Dataset entries:
——————
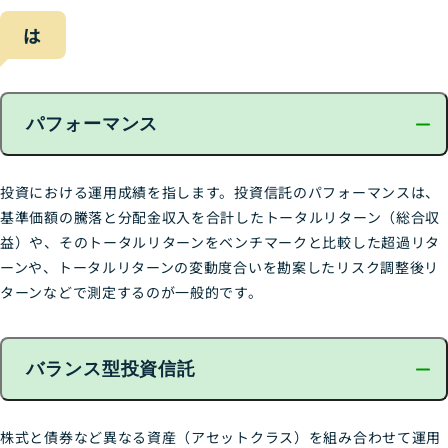
は
パフォーマンス
投資における運用成績を指します。投資信託のパフォーマンスは、
基準価額の騰落と分配金収入を合計したトータルリターン（総合収
益）や、そのトータルリターンをベンチマークと比較した超過リタ
ーンや、トータルリターンの変動度合いを勘案したリスク調整後リ
ターンなどで測定するのが一般的です。
バランス型投資信託
株式と債券など異なる資産（アセットクラス）を組み合わせて運用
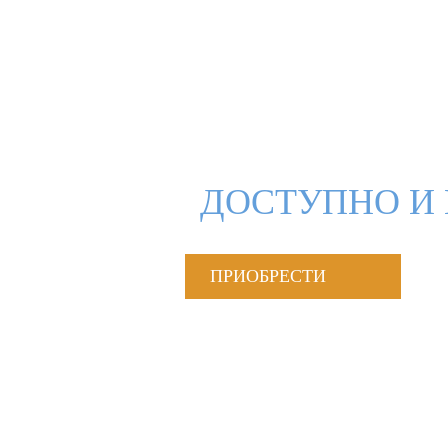
ДОСТУПНО И 
ПРИОБРЕСТИ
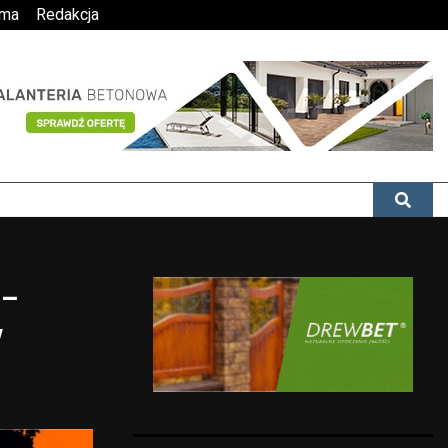
ama
Redakcja
 –
w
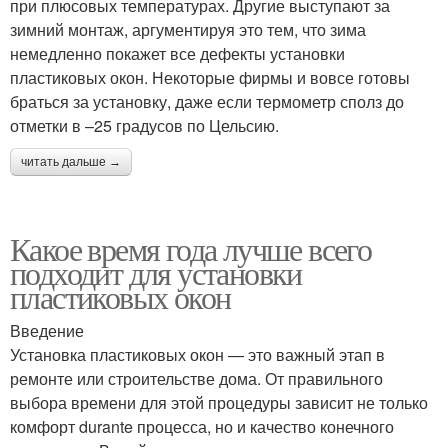
при плюсовых температурах. Другие выступают за
зимний монтаж, аргументируя это тем, что зима
немедленно покажет все дефекты установки
пластиковых окон. Некоторые фирмы и вовсе готовы
браться за установку, даже если термометр сполз до
отметки в –25 градусов по Цельсию.
читать дальше →
Какое время года лучше всего
подходит для установки
пластиковых окон
Введение
Установка пластиковых окон — это важный этап в
ремонте или строительстве дома. От правильного
выбора времени для этой процедуры зависит не только
комфорт durante процесса, но и качество конечного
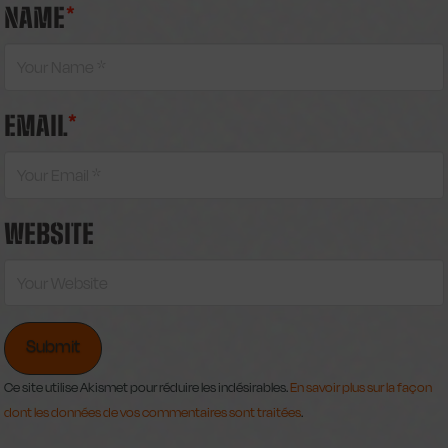
NAME
*
EMAIL
*
WEBSITE
Ce site utilise Akismet pour réduire les indésirables.
En savoir plus sur la façon
dont les données de vos commentaires sont traitées
.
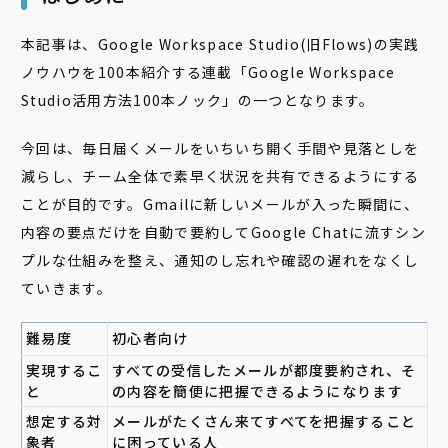
本記事は、Google Workspace Studio(旧Flows)の実践
ノウハウを100本紹介する連載「Google Workspace
Studio活用方法100本ノック」の一つとなります。
今回は、毎日届くメールをいちいち開く手間や見落としを
減らし、チーム全体で素早く状況を共有できるようにする
ことが目的です。Gmailに新しいメールが入った瞬間に、
内容の要点だけを自動で要約してGoogle Chatに流すシン
プルな仕組みを整え、通知のし忘れや確認の遅れをなくし
ていきます。
難易度
初心者向け
実現するこ
すべての受信したメールが都度要約され、そ
と
の内容を簡便に把握できるようになります
想定する対
メールがたくさん来てすべてを把握すること
象者
に困っている人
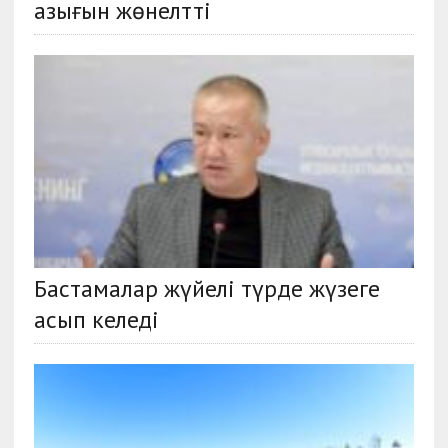
азығын жөнелтті
Бастамалар жүйелі түрде жүзеге
асып келеді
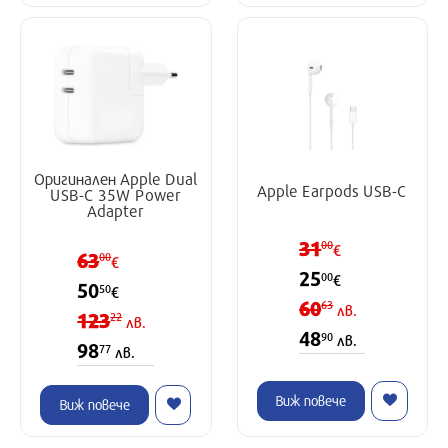
Оригинален Apple Dual
Apple Earpods USB-C
USB-C 35W Power
Adapter
31
00
€
63
00
€
25
00
€
50
50
€
60
63
лв.
123
22
лв.
48
90
лв.
98
77
лв.
Виж повече
Виж повече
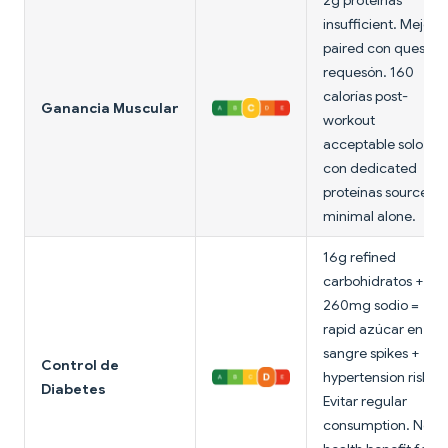
2g proteínas
insufficient. Mejor
paired con queso
requesón. 160
calorías post-
Ganancia Muscular
workout
acceptable solo
con dedicated
proteínas source;
minimal alone.
16g refined
carbohidratos +
260mg sodio =
rapid azúcar en
sangre spikes +
Control de
hypertension risk.
Diabetes
Evitar regular
consumption. No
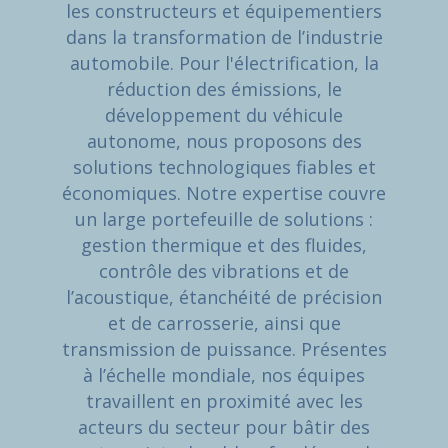
les constructeurs et équipementiers
dans la transformation de l’industrie
automobile. Pour l'électrification, la
réduction des émissions, le
développement du véhicule
autonome, nous proposons des
solutions technologiques fiables et
économiques. Notre expertise couvre
un large portefeuille de solutions :
gestion thermique et des fluides,
contrôle des vibrations et de
l’acoustique, étanchéité de précision
et de carrosserie, ainsi que
transmission de puissance. Présentes
à l’échelle mondiale, nos équipes
travaillent en proximité avec les
acteurs du secteur pour bâtir des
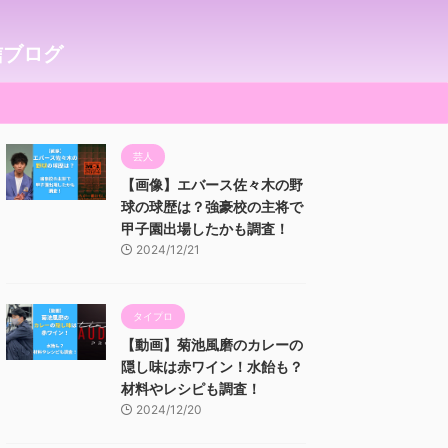
信ブログ
芸人
【画像】エバース佐々木の野
球の球歴は？強豪校の主将で
甲子園出場したかも調査！
2024/12/21
タイプロ
【動画】菊池風磨のカレーの
隠し味は赤ワイン！水飴も？
材料やレシピも調査！
2024/12/20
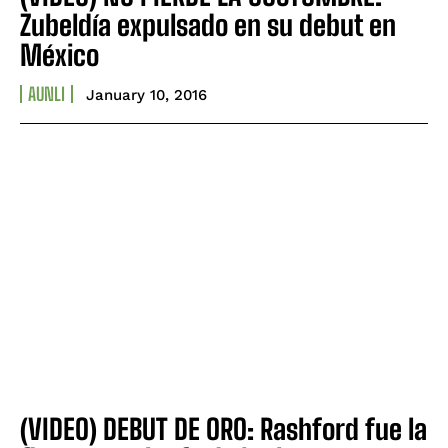
Zubeldía expulsado en su debut en
México
AUNLI
January 10, 2016
(VIDEO) DEBUT DE ORO: Rashford fue la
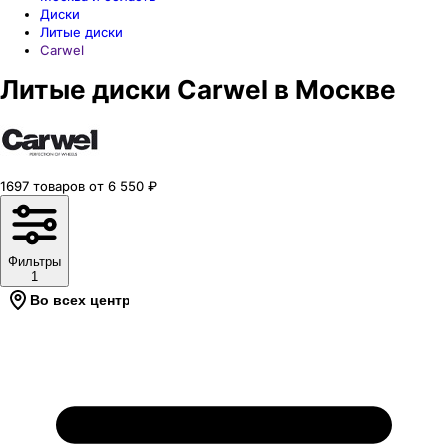
Диски
Литые диски
Carwel
Литые диски Carwel в Москве
1697
товаров
от
6 550
₽
Фильтры
1
Во всех центрах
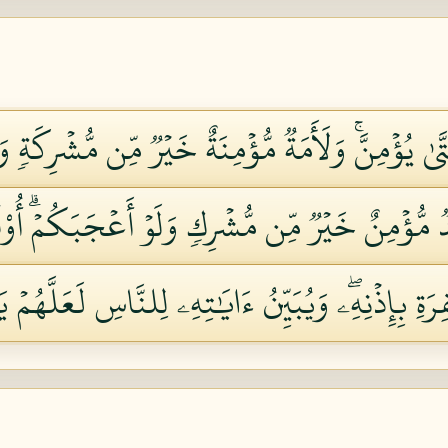
ُؤۡمِنَّۚ وَلَأَمَةٞ مُّؤۡمِنَةٌ خَيۡرٞ مِّن مُّشۡرِكَةٖ و
دٞ مُّؤۡمِنٌ خَيۡرٞ مِّن مُّشۡرِكٖ وَلَوۡ أَعۡجَبَكُمۡۗ أُوْل
فِرَةِ بِإِذۡنِهِۦۖ وَيُبَيِّنُ ءَايَٰتِهِۦ لِلنَّاسِ لَعَلَّهُمۡ يَ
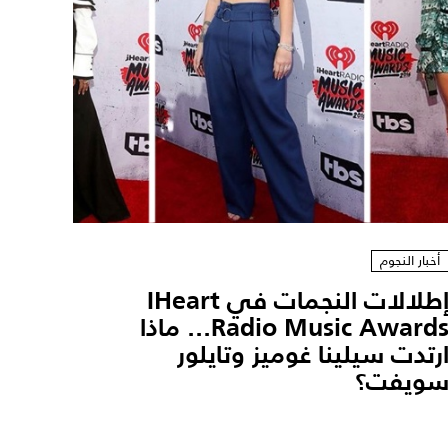
أخبار النجوم
إطلالات النجمات في IHeart
Radio Music Awards... ماذا
رتدت سيلينا غوميز وتايلور
ويفت؟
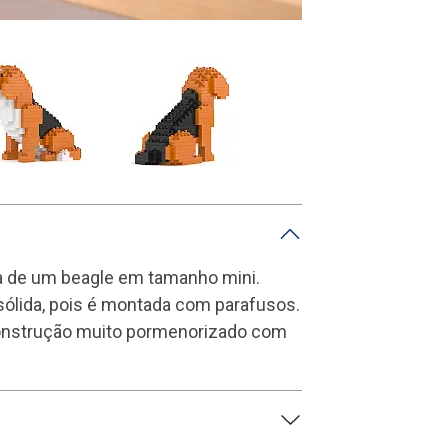
chorrinho beagle mini
ta de um beagle em tamanho mini.
 sólida, pois é montada com parafusos.
construção muito pormenorizado com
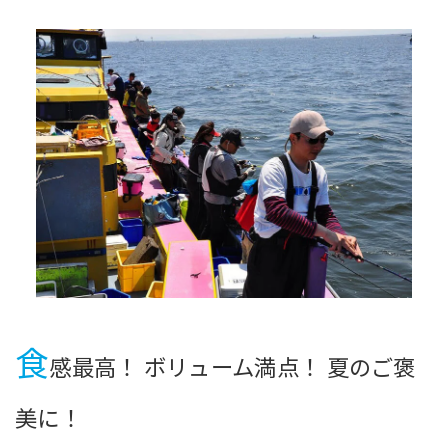
食
感最高！ ボリューム満点！ 夏のご褒
美に！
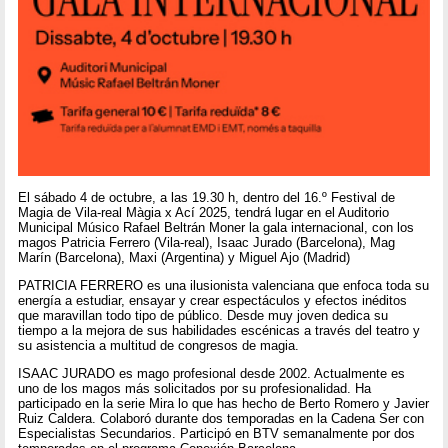
El sábado 4 de octubre, a las 19.30 h, dentro del 16.º Festival de
Magia de Vila-real Màgia x Ací 2025, tendrá lugar en el Auditorio
Municipal Músico Rafael Beltrán Moner la gala internacional, con los
magos Patricia Ferrero (Vila-real), Isaac Jurado (Barcelona), Mag
Marín (Barcelona), Maxi (Argentina) y Miguel Ajo (Madrid)
PATRICIA FERRERO es una ilusionista valenciana que enfoca toda su
energía a estudiar, ensayar y crear espectáculos y efectos inéditos
que maravillan todo tipo de público. Desde muy joven dedica su
tiempo a la mejora de sus habilidades escénicas a través del teatro y
su asistencia a multitud de congresos de magia.
ISAAC JURADO es mago profesional desde 2002. Actualmente es
uno de los magos más solicitados por su profesionalidad. Ha
participado en la serie Mira lo que has hecho de Berto Romero y Javier
Ruiz Caldera. Colaboró durante dos temporadas en la Cadena Ser con
Especialistas Secundarios. Participó en BTV semanalmente por dos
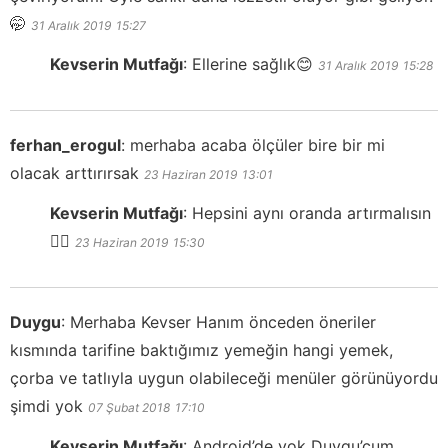
🤭
31 Aralık 2019
15:27
Kevserin Mutfağı
:
Ellerine sağlık😊
31 Aralık 2019
15:28
ferhan_erogul
:
merhaba acaba ölçüler bire bir mi
olacak arttırırsak
23 Haziran 2019
13:01
Kevserin Mutfağı
:
Hepsini aynı oranda artırmalısın
👍🏻
23 Haziran 2019
15:30
Duygu
:
Merhaba Kevser Hanım önceden öneriler
kısmında tarifine baktığımız yemeğin hangi yemek,
çorba ve tatlıyla uygun olabileceği menüler görünüyordu
şimdi yok
07 Şubat 2018
17:10
Kevserin Mutfağı
:
Android’de yok Duygu’cum,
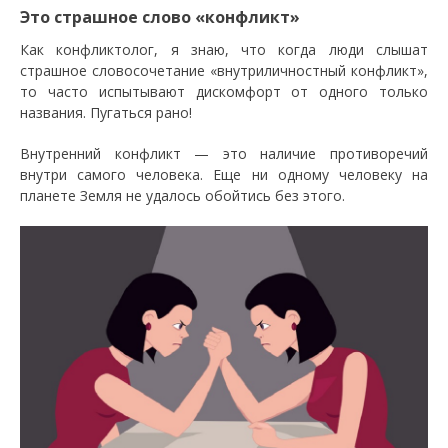
Это страшное слово «конфликт»
Как конфликтолог, я знаю, что когда люди слышат
страшное словосочетание «внутриличностный конфликт»,
то часто испытывают дискомфорт от одного только
названия. Пугаться рано!
Внутренний конфликт — это наличие противоречий
внутри самого человека. Еще ни одному человеку на
планете Земля не удалось обойтись без этого.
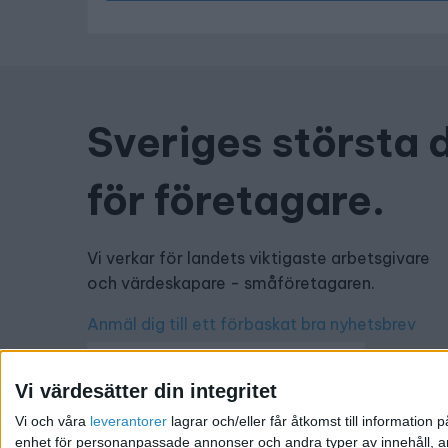
Sveriges största 
för företagare.
Vi verkar för landets viktigaste arbetsgivare
och värdeskapare - småföretagaren.
Anmäl dig till ett förbaskat bra nyhetsbrev
Vi värdesätter din integritet
Vi och våra
leverantorer
lagrar och/eller får åtkomst till informatio
Har du ett nyhetstips?
enhet för personanpassade annonser och andra typer av innehåll, ann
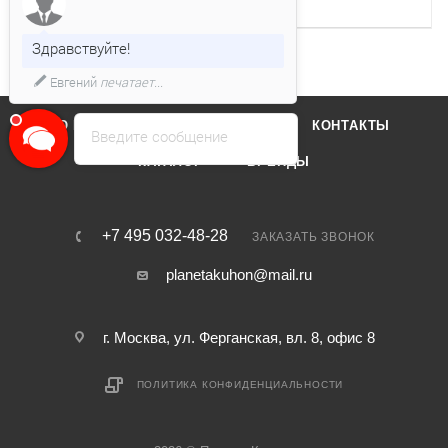
Уровень шума
51 дб
Здравствуйте!
Евгений
печатает...
О КОМПАНИИ
ОТЗЫВЫ
КОНТАКТЫ
Введите сообщение
КАТАЛОГ
БРЕНДЫ
+7 495 032-48-28
ЗАКАЗАТЬ ЗВОНОК
planetakuhon@mail.ru
г. Москва, ул. Ферганская, вл. 8, офис 8
ПОЛИТИКА КОНФИДЕНЦИАЛЬНОСТИ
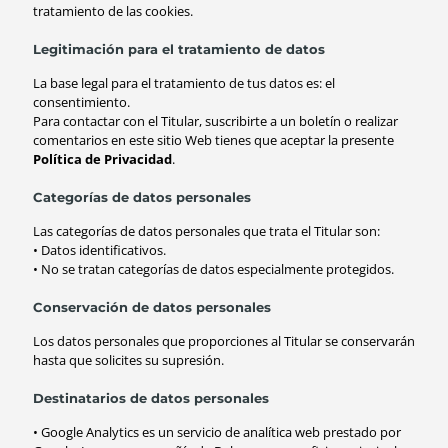
tratamiento de las cookies.
Legitimación para el tratamiento de datos
La base legal para el tratamiento de tus datos es: el
consentimiento.
Para contactar con el Titular, suscribirte a un boletín o realizar
comentarios en este sitio Web tienes que aceptar la presente
Política de Privacidad
.
Categorías de datos personales
Las categorías de datos personales que trata el Titular son:
• Datos identificativos.
• No se tratan categorías de datos especialmente protegidos.
Conservación de datos personales
Los datos personales que proporciones al Titular se conservarán
hasta que solicites su supresión.
Destinatarios de datos personales
• Google Analytics es un servicio de analítica web prestado por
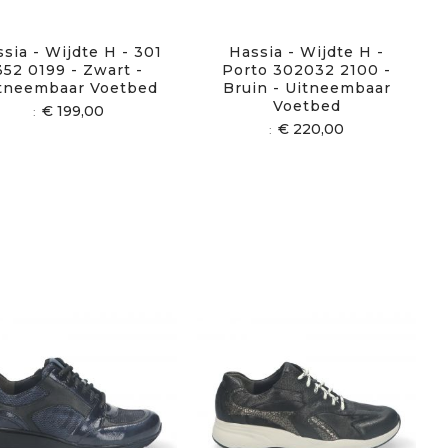
sia - Wijdte H - 301
Hassia - Wijdte H -
352 0199 - Zwart -
Porto 302032 2100 -
tneembaar Voetbed
Bruin - Uitneembaar
Voetbed
€ 199,00
€ 220,00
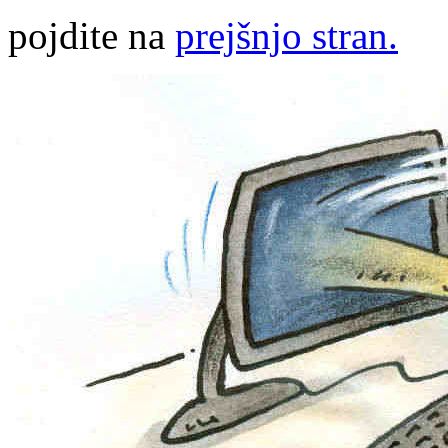
pojdite na
prejšnjo stran.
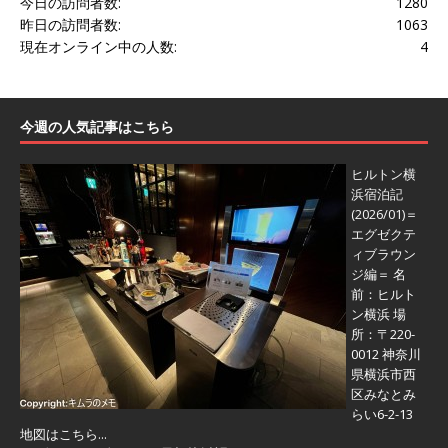
今日の訪問者数:
1280
昨日の訪問者数:
1063
現在オンライン中の人数:
4
今週の人気記事はこちら
ヒルトン横
浜宿泊記
(2026/01)＝
エグゼクテ
ィブラウン
ジ編＝
名
前：ヒルト
ン横浜 場
所：〒220-
0012 神奈川
県横浜市西
区みなとみ
らい6-2-13
地図はこちら...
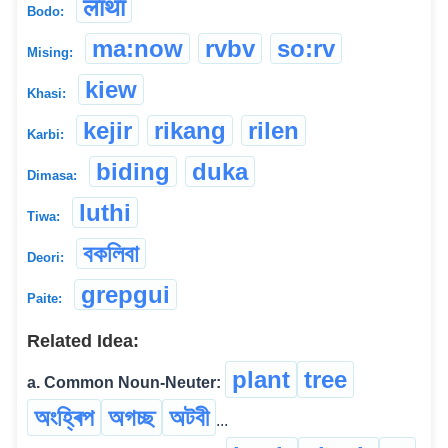
लाथा
Bodo:
ma:now
rvbv
so:rv
Mising:
kiew
Khasi:
kejir
rikang
rilen
Karbi:
biding
duka
Dimasa:
luthi
Tiwa:
বকলিবা
Deori:
grepgui
Paite:
Related Idea:
plant
tree
a. Common Noun-Neuter:
অংহ্ৰিপ
অগচ্ছ
অটবী
...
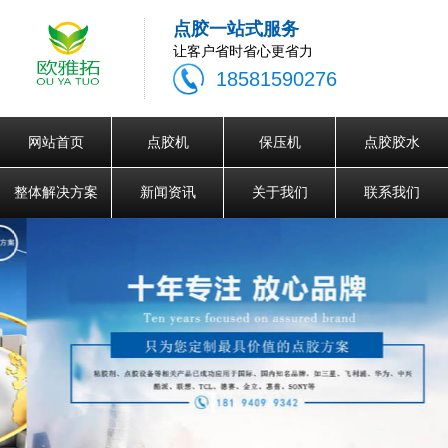
点胶一站式服务
让客户省时省心更省力
18581590276
网站首页
点胶机
保压机
点胶胶水
整体解决方案
新闻资讯
关于我们
联系我们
——————
Copy out each line of the records above that includes "Barcelona".

magos Patricia Ferrero (Vila-real), Isaac Jurado (Barcelona), Mag
Marín (Barcelona), Maxi (Argentina) y Miguel Ajo (Madrid)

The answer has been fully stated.